I don't know how to reconcile what happens regularly in this country but not in other industrialized countries.  I struggle to understand how people rise up in defense of fetuses but have no concept of how to care of the poor, or understand that rules written 200+ years ago might not apply word for word today.  If the Constitution was perfect, it wouldn't have amendments. 

She runs through the streets
With eyes painted red
Under a black belly of cloud in the rain
In through a doorway she brings me
White gold and pearls stolen from the sea
She is raging
She is raging
And the storm blows up in her eyes

She will
Suffer the needle chill
She's running to stand
Still

I have mentioned before how much music means to me.  It is part of me.  It brings me joy and peace.  It helps me communicate; a thought, a lament, a prayer.

Life will go on, wounds will heal.  New normals will be found.  Life will never be the same.  How many MORE times will it have to happen? 

Monday, October 2, 2017

10.2.17



It started for me with the E2 nightclub stampede back in February of 2003 when 21 young people were crushed death after someone shot pepper spray off in the club.  I wasn't there but was shocked at how many people were killed when panic ensued.

A couple of weeks later my sister and I went to a Bon Jovi concert.  In our seats before the show started we furtively sought out the exits and planned in our heads how we would exit the venue quickly and safely in case of an emergency. 

In the 14 years that have followed, whenever I have been in a crowd, I have played out in my head how I would escape if it became necessary.  It never occurred to me that I would ever have to put those thoughts to use.

I am sure the people at the country music festival last night in Las Vegas didn't think of it as they ran for cover from automatic weapon fire raining down on them from 30+ stories above.  I seriously have chills typing those words.

I sat in an arena a little over a month ago to see Tim McGraw and Faith Hill.  Made my mental note of the exits and remembered where Chris had parked the car. 

I've been to NASCAR races with 100,000 (or more) of my closest friends (for the day).  Remembering the plan...run away from gunfire, toward an explosion.  My instinct thinks I should run away from the explosion.  WHY DO I NEED TO DEBATE THIS IN MY HEAD???? 

What would you do? 

We could debate gun control in the US.  However, I know the definition of insanity.

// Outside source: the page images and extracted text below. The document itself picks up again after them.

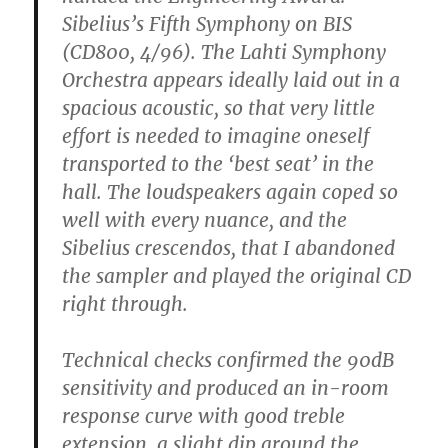
Sibelius’s Fifth Symphony on BIS
(CD800, 4/96). The Lahti Symphony
Orchestra appears ideally laid out in a
spacious acoustic, so that very little
effort is needed to imagine oneself
transported to the ‘best seat’ in the
hall. The loudspeakers again coped so
well with every nuance, and the
Sibelius crescendos, that I abandoned
the sampler and played the original CD
right through.
Technical checks confirmed the 90dB
sensitivity and produced an in-room
response curve with good treble
extension, a slight dip around the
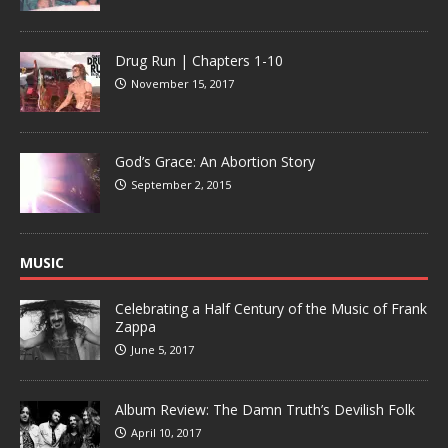
Drug Run | Chapters 1-10
November 15, 2017
God’s Grace: An Abortion Story
September 2, 2015
MUSIC
Celebrating a Half Century of the Music of Frank
Zappa
June 5, 2017
Album Review: The Damn Truth’s Devilish Folk
April 10, 2017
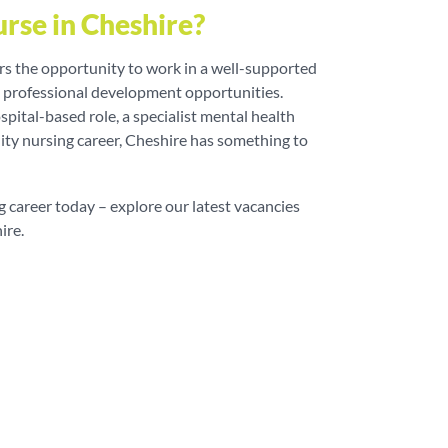
rse in Cheshire?
ers the opportunity to work in a well-supported
t professional development opportunities.
pital-based role, a specialist mental health
ty nursing career, Cheshire has something to
g career today – explore our latest vacancies
ire.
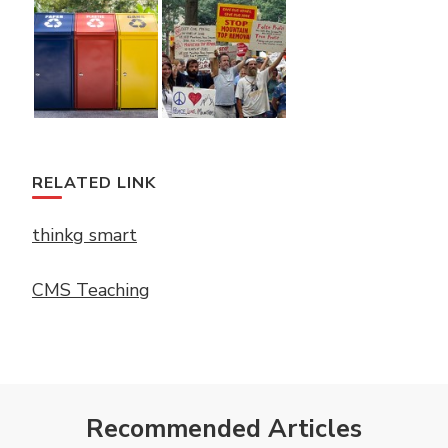
RELATED LINK
thinkg smart
CMS Teaching
Recommended Articles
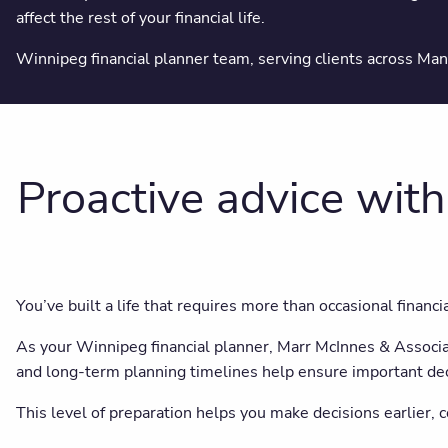
affect the rest of your financial life.
Winnipeg financial planner team, serving clients across Ma
Proactive advice with
You’ve built a life that requires more than occasional financi
As your Winnipeg financial planner, Marr McInnes & Associate
and long-term planning timelines help ensure important de
This level of preparation helps you make decisions earlier, 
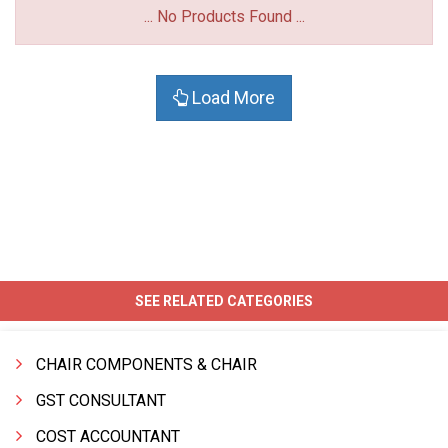
... No Products Found ...
Load More
SEE RELATED CATEGORIES
CHAIR COMPONENTS & CHAIR
GST CONSULTANT
COST ACCOUNTANT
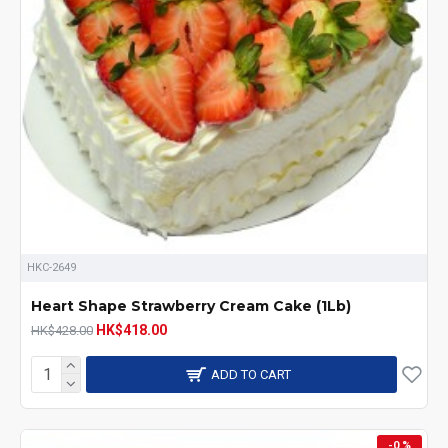
HKC-2649
Heart Shape Strawberry Cream Cake (1Lb)
HK$418.00
HK$428.00
ADD TO CART
-0 %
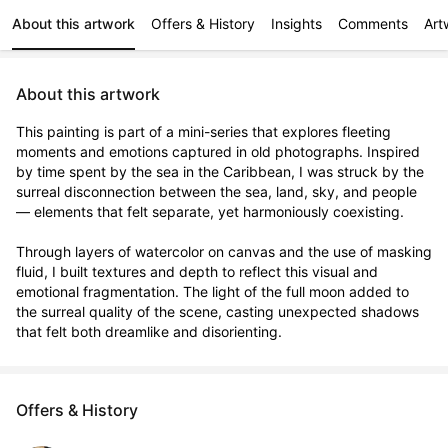
About this artwork
Offers & History
Insights
Comments
Art
About this artwork
This painting is part of a mini-series that explores fleeting 
moments and emotions captured in old photographs. Inspired 
by time spent by the sea in the Caribbean, I was struck by the 
surreal disconnection between the sea, land, sky, and people 
— elements that felt separate, yet harmoniously coexisting.

Through layers of watercolor on canvas and the use of masking 
fluid, I built textures and depth to reflect this visual and 
emotional fragmentation. The light of the full moon added to 
the surreal quality of the scene, casting unexpected shadows 
that felt both dreamlike and disorienting.
Offers & History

For those who think that restricting weapons of war from the average citizen is an infringement of their rights, please tell me, what will it take for you to think rationally about this?  Will it take getting a phone call that it's your child at a concert, a movie, IN SCHOOL?  Please tell me.  Your rights don't mean anything if you're dead in a pool of your own blood.

Does anyone else find it ironic that a lot of gun rights supporters also consider themselves "pro-life".  You cannot truly be both. 

To paraphrase a friend, if you want a gun to hunt, for protection in your home, for your collection; by all means have a gun.  But we as citizens of this country need to protect ourselves and others from lunatics who can buy weapons of mass destruction as easily as they can buy groceries.

Congress needs to stop kowtowing to the gun lobby. 

We also need to take a good hard look at mental healthcare in this country.

It's not about gun control today, though.

It's about the victims

Those killed
Those wounded
Those who will have nightmares for years to come
Those who were there and who will never attend another concert because of fear

It's about the first responders
It's about those who gave blood
Those who gave comfort

Hold your loved ones close today.  Be thankful you're alive and well.  Comfort those you know that aren't as lucky.  Be kind, be aware, be smart.